A limitation of this study is that we characterized night as starting at 10:00 p.m. (when the lights were turned off in the GCRC-GLSC) and ending at 6:00 a.m. This definition of night would not have universally applied to the night/day schedule for all of the participants.

What mechanisms might underlie the effect of OSA on inducing a diurnal rhythm of CRP? Sleep disruption and partial sleep deprivation are both associated with sympathetic activation [22, 23]. Sleep apneics show elevated norepinephrine levels as compared to non-apneics [24]. The repeated disruption of sleep as determined by the number of apneic events and/or the severity of nocturnal hypoxia are directly associated with the elevated norepinephrine levels [25-27]. Some of the earliest observations with catecholamines indicated that nighttime sympathetic over-activity in OSA carried over to the daytime when apnea events were not occurring [26, 28]. Elevations in catecholamines are associated with elevations in CRP levels via hepatocyte β-adrenergic receptors triggering CRP biosynthesis and release [29, 30]. Another possible mechanism is inflammatory cytokines. CRP synthesis in the liver is controlled by interleukin-6 (IL-6) as well as by tumor necrosis factor-alpha (TNF-α) [31]. A study by Entzian et al. in OSA reported no evidence of circadian rhythm change in ex vivo levels of IL-6 from cultured blood samples [32], although studies do indicate that circulating IL-6 levels are elevated in OSA [33]. Entzian et al. did report that the circadian rhythm of ex vivo TNF-α was disturbed in OSA such that the nocturnal physiologic peaks were absent but that an additional daytime peak was evident [32]. Thus, in addition to catecholamines, an additional potential mechanism of our findings is an effect of OSA on the diurnal rhythm of TNF-α.

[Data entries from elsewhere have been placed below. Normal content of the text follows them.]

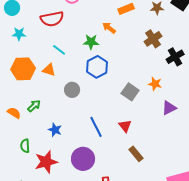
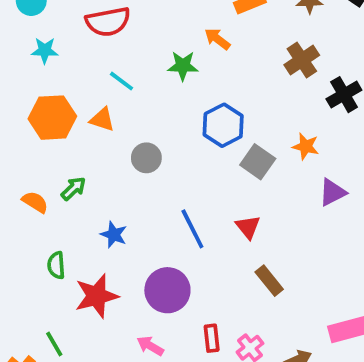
blue hexagon: (97, 67) -> (223, 125), moved

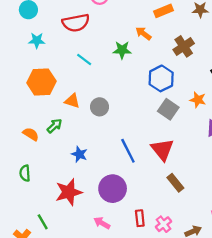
brown cross: (302, 60) -> (184, 46), moved
orange triangle: (102, 119) -> (72, 101), moved
blue hexagon: (223, 125) -> (161, 78), moved
red triangle: (248, 227) -> (162, 150), size x1.5
green semicircle: (56, 265) -> (25, 173), moved

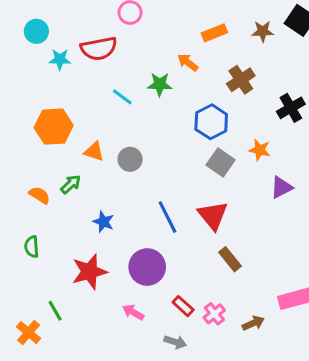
cyan star: (37, 41) -> (60, 59), moved
cyan line: (84, 59) -> (122, 97), moved
red rectangle: (140, 218) -> (183, 306), turned -42

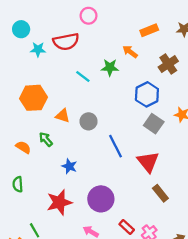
green arrow: (71, 184) -> (46, 139), turned -88
blue line: (167, 217) -> (115, 146), moved

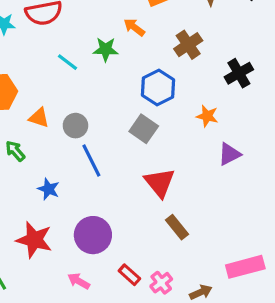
gray square: (154, 124) -> (144, 129), moved
blue line: (115, 146) -> (91, 160), moved
red star: (59, 202) -> (34, 240), turned 30

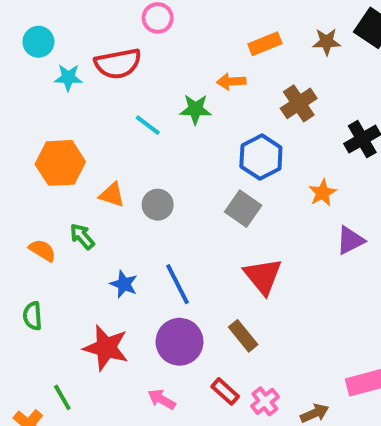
orange arrow: (134, 27) -> (231, 81), turned -40
orange star: (207, 116) -> (323, 193), turned 30
blue line: (91, 160) -> (178, 284), moved
brown rectangle: (177, 227) -> (243, 336), moved

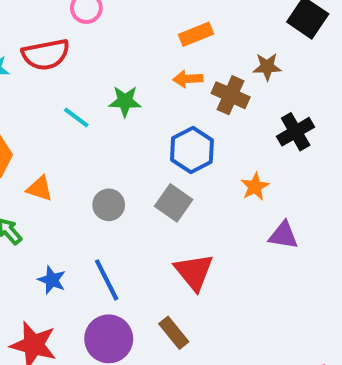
brown star: (327, 42) -> (267, 67), moved
orange arrow: (231, 81) -> (188, 79), moved
brown cross: (299, 103) -> (231, 95), turned -32
gray circle: (158, 205) -> (109, 205), moved
purple triangle: (350, 240) -> (283, 235), turned 36

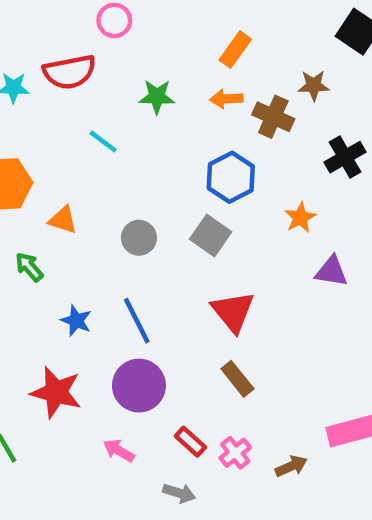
orange rectangle: (196, 34) -> (235, 50), turned -32
green star: (125, 101) -> (157, 97), moved
brown rectangle: (174, 333) -> (237, 379), moved

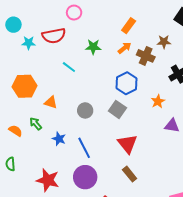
orange arrow: (226, 99) -> (125, 48), turned 144
blue star: (76, 321) -> (59, 139), moved

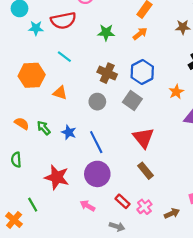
brown cross: (146, 56) -> (107, 73), moved
cyan line: (69, 67) -> (64, 57), moved
green arrow: (36, 124) -> (44, 128), moved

What might be the significance of greater daytime than nighttime CRP levels in OSA? Studies link elevations in daytime CRP with other markers of increased cardiovascular risk, including with greater nighttime blood pressure variability and with non-dipping of blood pressure [34, 35]. Studies in OSA show increased risk for cardiovascular events in the daytime, and this risk is attributed to several mechanisms, including local and systemic inflammation [36, 37]. Regardless, our data suggests that in order to better understand inflammatory variables in OSA, fine-grained chronobiological analyses with frequent blood sampling will be invaluable.